Demi waktu. Tak ada yang bisa memutar kembali hari kemarin. Kali pertama mendengar diri ini didiagnosis kanker, tentu saja terkejut, tapi saya coba tidak terlalu panik. Bisa jadi karena pengalaman yang pernah saya lalui saat menjadi koas dan residen. Sebagai dokter, saya cukup tahu kanker itu apa. Namun, sebagai pasien, tetap saja banyak pertanyaan di kepala—berapa persen risiko komplikasi saat operasi, apakah saya masih bisa bersama anak-anak nantinya, dan yang saya harapkan juga, bagaimana saya bisa lari maraton lagi?
Fibrosarkoma. Nama yang unik tetapi buruk untuk diderita. Iya, sarkoma termasuk jenis kanker langka. Sebenarnya, saya mulai merasakan nyeri, si alarm sakit, sejak bertahun lamanya di punggung, dan sudah melalui dua kali operasi di tempat yang sama. Namun, pada 2017 nyeri itu timbul kembali dan dikenali sebagai kanker. Saya tahu bahwa pergerakan sel kanker sungguh sangat cepat, itu artinya saya harus bertaruh dengan waktu untuk segera berobat dan membereskannya.

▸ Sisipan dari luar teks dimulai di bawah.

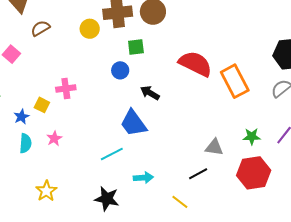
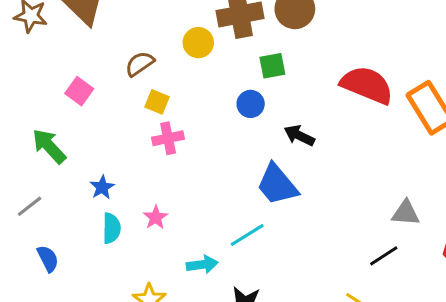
brown semicircle: (40, 28) -> (140, 64), moved
yellow square: (42, 105) -> (157, 102), moved
cyan arrow: (143, 178) -> (202, 265), moved

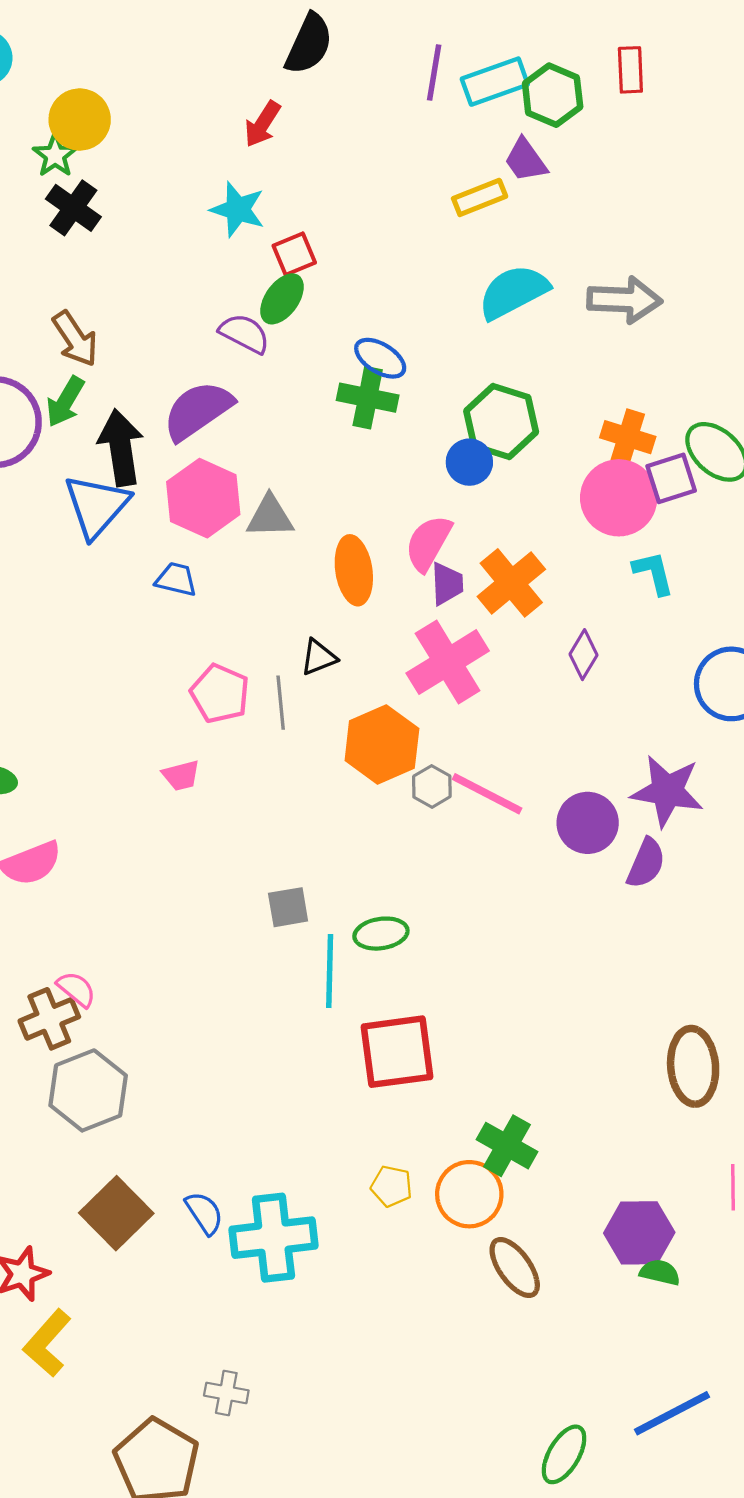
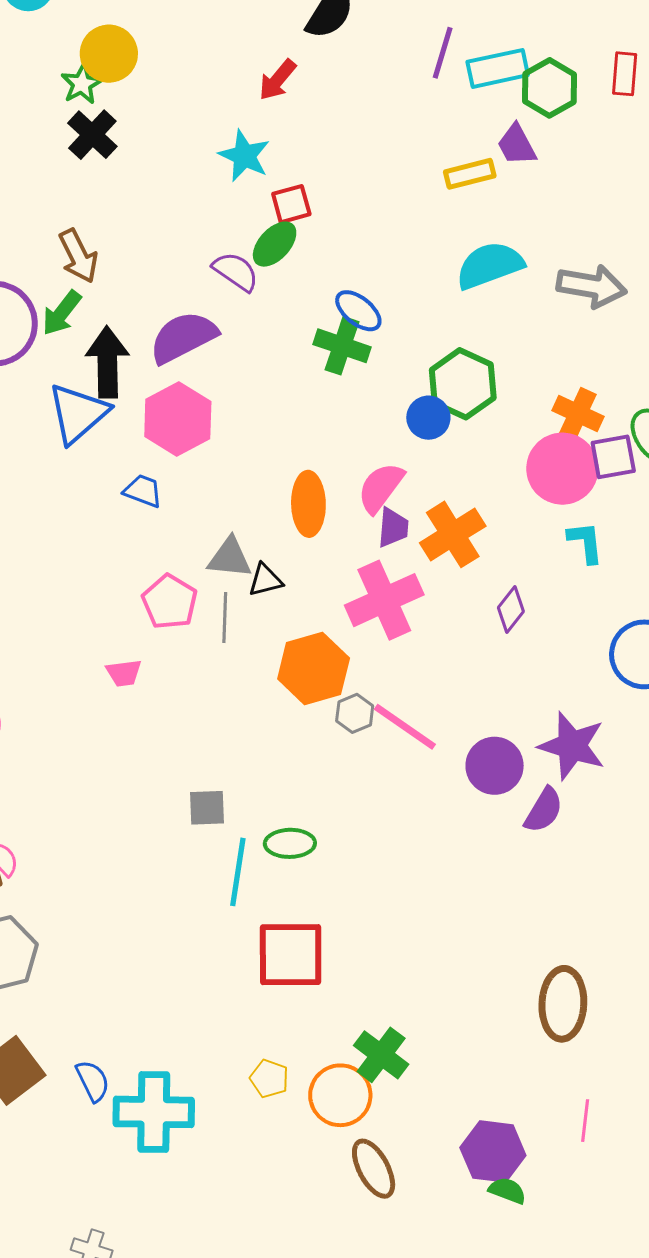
gray triangle: (270, 517) -> (230, 558), moved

Demi waktu dan jarak. Seperti maraton, kompetisi lari panjang berbasis waktu dan jarak, saya tahu bahwa melewatinya tentu tak mudah. Menjalani terapi di perantauan rasanya sungguh berat, sementara saya tak bisa membantu banyak sang istri yang sibuk mengurus dua anak kami yang masih kecil. Namun, saya tahu bahwa tak ada pilihan lain selain mengalahkan kanker ini. Dan segala jarak dan perjalanan kanker ini saya ceritakan untuk berbagi bahwa kita bisa bersama-sama melewatinya, mengalahkannya.